David Kiferbaum, a Google business manager who worked at the company from 2015 to 2023, said he experienced pressure to recruit minorities after Damore was fired. He said he began hearing things like “We’re really looking for diverse candidates for this role,” which he took to mean “a non-white, a non-hetero” applicant.

“I was like, ‘Whoa, I can’t believe this person is saying this out loud,’ ” he said.

Maguire says at first, he supported initiatives to hire more diverse candidates—until he realized his colleagues were pushing to prioritize applicants’ race and gender over their qualifications for the jobs. He said a diversity working group at Google Ventures, which formed around the second half of 2017, started making “unreasonable demands.”

“The demands included the insistence that senior leaders hire at least two additional female general partners—which is the senior role I was promised I’d get once I reached three years with the company,” Maguire said. “One of those hires, the group demanded, needed to happen within six months. If leadership refused, about a quarter of the firm, or 20 people out of the 80 employees at Google Ventures, threatened to quit.”

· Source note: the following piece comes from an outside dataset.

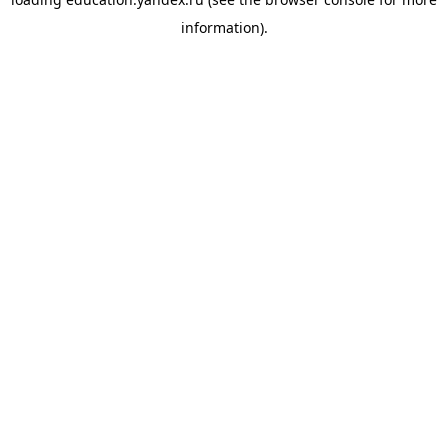
information).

Maguire says he believed hiring a female general partner was “a good goal, but they were trying to force a timeline that would ultimately lead to lowering standards. Hiring general partners into a venture firm is a very hard, laborious process, because the positions are so senior and require finding the right fit. The hiring process normally takes anywhere between one to two years.”

But, Maguire said, within a year Ventures’ CEO, “like all of the senior leadership across Google, proved to be spineless in the face of these employee threats. Within a year, he hired a new female general partner, who was really smart but who wasn’t qualified for the job. Because of her lack of experience, she was never treated on the same level as the other general partners, which I believe was ultimately unfair to her.”

“Meanwhile, over the next two years, I started to notice the dynamics of our team change. Instead of highly experienced founders and seasoned investors, young people from minority backgrounds were coming in with virtually no investment experience whatsoever,” Maguire recalled. “In this time, Ventures promoted a 25-year-old black woman to investment partner—the same position I held at the time—who had not yet made a single investment decision in her entire career.”

When asked for comment, a Google Ventures spokesperson told The Free Press: “These claims from Sequoia Capital Partner Shaun Maguire regarding his time at GV from 2016–2019 are baseless and factually inaccurate. GV’s decisions around hiring and promotion are solely based on merit and ability.”

Multiple ex-staffers told us they were expected to express their progressive bona fides in the workplace wherever possible.